A selection of the most useful links to tropical ecological studies and conservation:
Mbarara University of Science and Technology (MUST)
ITFC is officially a research institute under Mbarara University for Science and Technology (MUST). MUST was established as Uganda’s second national university (after Makerere) in 1989, with the aim of training graduates with key skills needed to reduce poverty, and to ensure sustainable economic growth and community development in the country.
Uganda Wildlife Authority
The Ugandan Wildlife Authority is one of the governing bodies that regulates wildlife conservation in Uganda. It was established in August 1996 by the Uganda Wildlife Statute, which merged the Uganda National Parks and the Game Department. It is governed by a Board of Trustees appointed by minister responsible for wildlife.

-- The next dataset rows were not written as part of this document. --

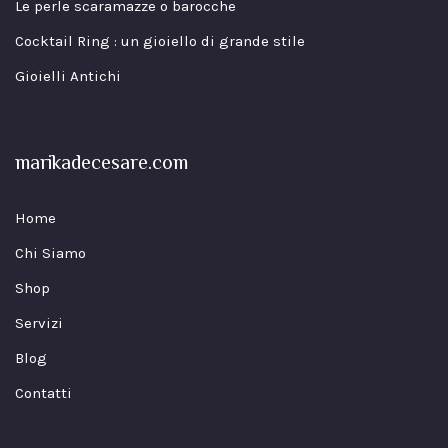
Le perle scaramazze o barocche
Cocktail Ring : un gioiello di grande stile
Gioielli Antichi
marikadecesare.com
Home
Chi Siamo
Shop
Servizi
Blog
Contatti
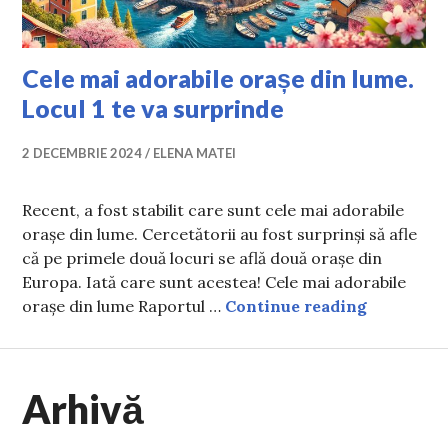
Cele mai adorabile orașe din lume.
Locul 1 te va surprinde
2 DECEMBRIE 2024
ELENA MATEI
Recent, a fost stabilit care sunt cele mai adorabile
orașe din lume. Cercetătorii au fost surprinși să afle
că pe primele două locuri se află două orașe din
Europa. Iată care sunt acestea! Cele mai adorabile
Cele mai a
orașe din lume Raportul …
Continue reading
Arhivă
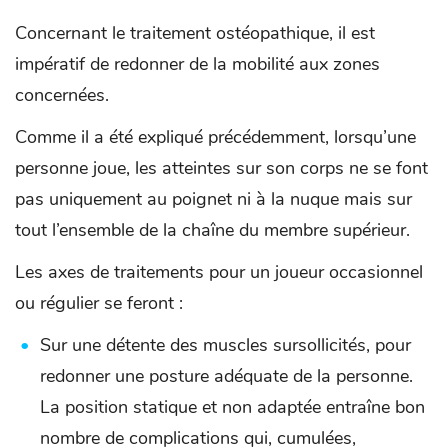
Concernant le traitement ostéopathique, il est
impératif de redonner de la mobilité aux zones
concernées.
Comme il a été expliqué précédemment, lorsqu’une
personne joue, les atteintes sur son corps ne se font
pas uniquement au poignet ni à la nuque mais sur
tout l’ensemble de la chaîne du membre supérieur.
Les axes de traitements pour un joueur occasionnel
ou régulier se feront :
Sur une détente des muscles sursollicités, pour
redonner une posture adéquate de la personne.
La position statique et non adaptée entraîne bon
nombre de complications qui, cumulées,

UWA is in charge of management of 10 National Parks, 12 Wildlife Reserves, 14 Wildlife Sanctuaries and provides guidance for 5 Community Wildlife Areas.
The Wildlife Conservation Society (WCS) was founded in 1895 as the New York Zoological Society (NYZS), and is based at the Bronx Zoo.
As of 2010, the Wildlife Conservation Society manages some 200 million acres (810,000 km2) of protected lands around the world, with over 500 field conservation projects in 60 countries, and 200 scientists on staff. WCS has provided ITFC Director's salary for many years, and supports specific projects, such as the Climate Change project.
Makerere University Kampala
Makerere is the premier University for conservation relevant training and research in Uganda. Makerere has trained most of Uganda’s senior UWA wardens, forest officers, as well as other conservation managers and leaders. ITFC has been involved with training many Makerere students and remains a close connection with many staff.
Many of Uganda’s current conservation leaders undertook their University studies in collaboration with ITFC (through Makerere and other Universities), providing a considerable and influential network of alumni in many of the regions institutions
Bwindi Mgahinga Conservation Trust (BMCT)
Established in 1994 under the Uganda Trustees Laws, our mission is to foster conservation of biodiversity of MGNP and BINP through investments in community development projects, grants for research and ecological monitoring, funding park management and protection and programmes that create greater conservation awareness. Field of work includes two administrative parishes adjacent to BINP & MGNP in the districts of Kanungu, Kabale and Kisoro, South Western Uganda.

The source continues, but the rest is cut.